September 25, 2012
Inequality is one of the great issues of the day and a key inspiration for the Occupy protesters. The bottom 10% of the US population has hardly seen any gain in real incomes over the last 25 years and this has been accompanied by a decline in social mobility; it is harder to escape the circumstances of your birth than it used to be. But this is a phenomenon that has occurred across the western world; an OECD report last year showed that, since the mid-1980s, the real incomes of the top decile have risen from 1.9% a year while those of the bottom decile have risen just 1.3%. The average Gini coefficient (a measure of inequality where 0 means income is equally shared and 1 means that one person has all the wealth) has risen from 0.29 to almost 0.32.

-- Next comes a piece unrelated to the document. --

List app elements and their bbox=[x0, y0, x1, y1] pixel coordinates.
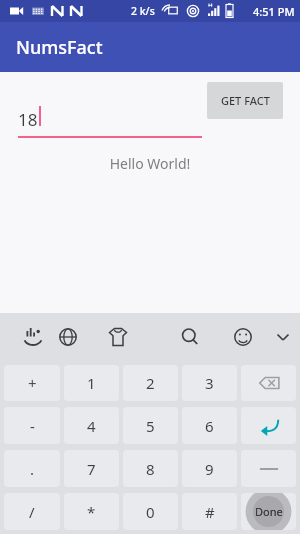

But looking through the data, one factor leaped out. Here is a rearranged version of the OECD's table 1, with the countries ranked by the gap between bottom decile and top decile income growth. So countries which have reduced inequality are at the top, those where inequality has increased are at the bottom.
The four countries at the top of the table are four of the PIGS which have been at the heart of the debt crisis. Is this a coincidence? The OECD report doesn't really discuss the reason for inter-country differences except to say that there may be a general convergence of Gini coefficients (Chile and Turkey are becoming less unequal, while the Scandinavian countries are becoming less equal).